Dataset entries
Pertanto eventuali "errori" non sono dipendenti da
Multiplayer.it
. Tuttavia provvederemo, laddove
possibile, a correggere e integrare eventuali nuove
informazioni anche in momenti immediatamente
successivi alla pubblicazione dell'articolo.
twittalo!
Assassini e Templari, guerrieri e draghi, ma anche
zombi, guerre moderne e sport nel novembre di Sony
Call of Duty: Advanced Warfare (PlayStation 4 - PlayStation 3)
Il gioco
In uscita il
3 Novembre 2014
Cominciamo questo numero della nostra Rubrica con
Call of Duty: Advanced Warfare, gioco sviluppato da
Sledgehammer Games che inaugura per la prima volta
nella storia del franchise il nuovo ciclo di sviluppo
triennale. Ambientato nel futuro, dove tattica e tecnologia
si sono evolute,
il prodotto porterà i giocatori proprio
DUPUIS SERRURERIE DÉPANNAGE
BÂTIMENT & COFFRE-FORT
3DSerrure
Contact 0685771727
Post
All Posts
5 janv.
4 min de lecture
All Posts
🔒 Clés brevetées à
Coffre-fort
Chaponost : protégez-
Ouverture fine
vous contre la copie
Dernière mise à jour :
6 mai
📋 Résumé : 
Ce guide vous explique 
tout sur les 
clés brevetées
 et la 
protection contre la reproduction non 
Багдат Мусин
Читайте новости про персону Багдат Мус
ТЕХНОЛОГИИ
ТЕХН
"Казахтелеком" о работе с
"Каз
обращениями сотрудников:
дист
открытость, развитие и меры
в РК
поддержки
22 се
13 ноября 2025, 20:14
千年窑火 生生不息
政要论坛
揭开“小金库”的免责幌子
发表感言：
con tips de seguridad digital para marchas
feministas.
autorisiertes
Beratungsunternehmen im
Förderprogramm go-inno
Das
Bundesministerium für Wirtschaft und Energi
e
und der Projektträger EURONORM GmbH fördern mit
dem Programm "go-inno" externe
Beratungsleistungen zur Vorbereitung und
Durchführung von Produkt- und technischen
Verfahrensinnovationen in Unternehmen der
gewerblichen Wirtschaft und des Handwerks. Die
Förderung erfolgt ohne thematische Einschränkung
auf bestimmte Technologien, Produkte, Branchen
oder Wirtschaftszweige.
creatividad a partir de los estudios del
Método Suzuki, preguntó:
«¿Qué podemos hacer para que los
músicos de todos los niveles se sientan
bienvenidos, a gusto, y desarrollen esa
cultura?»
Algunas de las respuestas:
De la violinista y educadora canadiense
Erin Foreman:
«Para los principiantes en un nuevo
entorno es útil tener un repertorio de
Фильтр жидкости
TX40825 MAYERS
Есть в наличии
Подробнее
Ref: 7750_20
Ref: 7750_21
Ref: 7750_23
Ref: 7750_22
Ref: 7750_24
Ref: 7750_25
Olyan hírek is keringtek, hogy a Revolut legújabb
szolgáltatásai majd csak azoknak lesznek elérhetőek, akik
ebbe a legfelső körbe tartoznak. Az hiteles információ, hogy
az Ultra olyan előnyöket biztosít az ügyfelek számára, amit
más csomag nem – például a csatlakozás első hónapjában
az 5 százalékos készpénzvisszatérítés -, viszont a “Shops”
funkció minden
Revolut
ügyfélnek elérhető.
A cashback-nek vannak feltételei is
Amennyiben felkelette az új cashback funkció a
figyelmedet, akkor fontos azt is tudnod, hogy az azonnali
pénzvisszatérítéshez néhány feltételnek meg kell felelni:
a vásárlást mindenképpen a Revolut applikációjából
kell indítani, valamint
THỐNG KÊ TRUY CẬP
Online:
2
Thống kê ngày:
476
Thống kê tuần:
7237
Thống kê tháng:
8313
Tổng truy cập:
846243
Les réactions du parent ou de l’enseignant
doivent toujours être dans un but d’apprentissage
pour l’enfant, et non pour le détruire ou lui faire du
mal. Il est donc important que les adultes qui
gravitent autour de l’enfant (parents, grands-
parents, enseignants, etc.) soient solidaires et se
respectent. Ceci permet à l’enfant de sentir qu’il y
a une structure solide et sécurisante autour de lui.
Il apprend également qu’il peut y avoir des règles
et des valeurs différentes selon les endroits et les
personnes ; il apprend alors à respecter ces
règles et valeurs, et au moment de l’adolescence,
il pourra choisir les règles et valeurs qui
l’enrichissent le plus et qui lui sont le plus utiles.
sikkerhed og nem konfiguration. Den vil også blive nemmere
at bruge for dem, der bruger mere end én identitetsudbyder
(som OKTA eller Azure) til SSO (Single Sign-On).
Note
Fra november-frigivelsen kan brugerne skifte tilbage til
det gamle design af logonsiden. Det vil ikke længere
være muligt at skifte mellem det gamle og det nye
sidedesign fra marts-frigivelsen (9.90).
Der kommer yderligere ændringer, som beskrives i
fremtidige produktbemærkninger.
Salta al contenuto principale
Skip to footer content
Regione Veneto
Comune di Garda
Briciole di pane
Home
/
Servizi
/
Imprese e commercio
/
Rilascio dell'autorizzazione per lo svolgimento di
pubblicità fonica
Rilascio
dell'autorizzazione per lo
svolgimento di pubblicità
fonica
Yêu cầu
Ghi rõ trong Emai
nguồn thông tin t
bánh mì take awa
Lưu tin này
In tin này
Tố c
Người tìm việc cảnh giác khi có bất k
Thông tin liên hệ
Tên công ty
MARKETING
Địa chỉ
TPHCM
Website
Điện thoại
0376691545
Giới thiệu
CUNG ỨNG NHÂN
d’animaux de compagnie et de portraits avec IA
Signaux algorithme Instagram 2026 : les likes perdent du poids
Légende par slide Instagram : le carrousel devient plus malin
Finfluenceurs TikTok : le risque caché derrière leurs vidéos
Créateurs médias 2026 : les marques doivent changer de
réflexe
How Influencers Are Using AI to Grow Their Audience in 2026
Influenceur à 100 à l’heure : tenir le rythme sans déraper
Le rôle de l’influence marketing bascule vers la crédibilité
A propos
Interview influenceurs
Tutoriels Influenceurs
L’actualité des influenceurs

TASK INSTRUCTIONS: Write down again the exact lines running from the beginning of the data to the line containing "Beratungsunternehmen im", with both ends included.

REPLY:
Pertanto eventuali "errori" non sono dipendenti da
Multiplayer.it
. Tuttavia provvederemo, laddove
possibile, a correggere e integrare eventuali nuove
informazioni anche in momenti immediatamente
successivi alla pubblicazione dell'articolo.
twittalo!
Assassini e Templari, guerrieri e draghi, ma anche
zombi, guerre moderne e sport nel novembre di Sony
Call of Duty: Advanced Warfare (PlayStation 4 - PlayStation 3)
Il gioco
In uscita il
3 Novembre 2014
Cominciamo questo numero della nostra Rubrica con
Call of Duty: Advanced Warfare, gioco sviluppato da
Sledgehammer Games che inaugura per la prima volta
nella storia del franchise il nuovo ciclo di sviluppo
triennale. Ambientato nel futuro, dove tattica e tecnologia
si sono evolute,
il prodotto porterà i giocatori proprio
DUPUIS SERRURERIE DÉPANNAGE
BÂTIMENT & COFFRE-FORT
3DSerrure
Contact 0685771727
Post
All Posts
5 janv.
4 min de lecture
All Posts
🔒 Clés brevetées à
Coffre-fort
Chaponost : protégez-
Ouverture fine
vous contre la copie
Dernière mise à jour :
6 mai
📋 Résumé : 
Ce guide vous explique 
tout sur les 
clés brevetées
 et la 
protection contre la reproduction non 
Багдат Мусин
Читайте новости про персону Багдат Мус
ТЕХНОЛОГИИ
ТЕХН
"Казахтелеком" о работе с
"Каз
обращениями сотрудников:
дист
открытость, развитие и меры
в РК
поддержки
22 се
13 ноября 2025, 20:14
千年窑火 生生不息
政要论坛
揭开“小金库”的免责幌子
发表感言：
con tips de seguridad digital para marchas
feministas.
autorisiertes
Beratungsunternehmen im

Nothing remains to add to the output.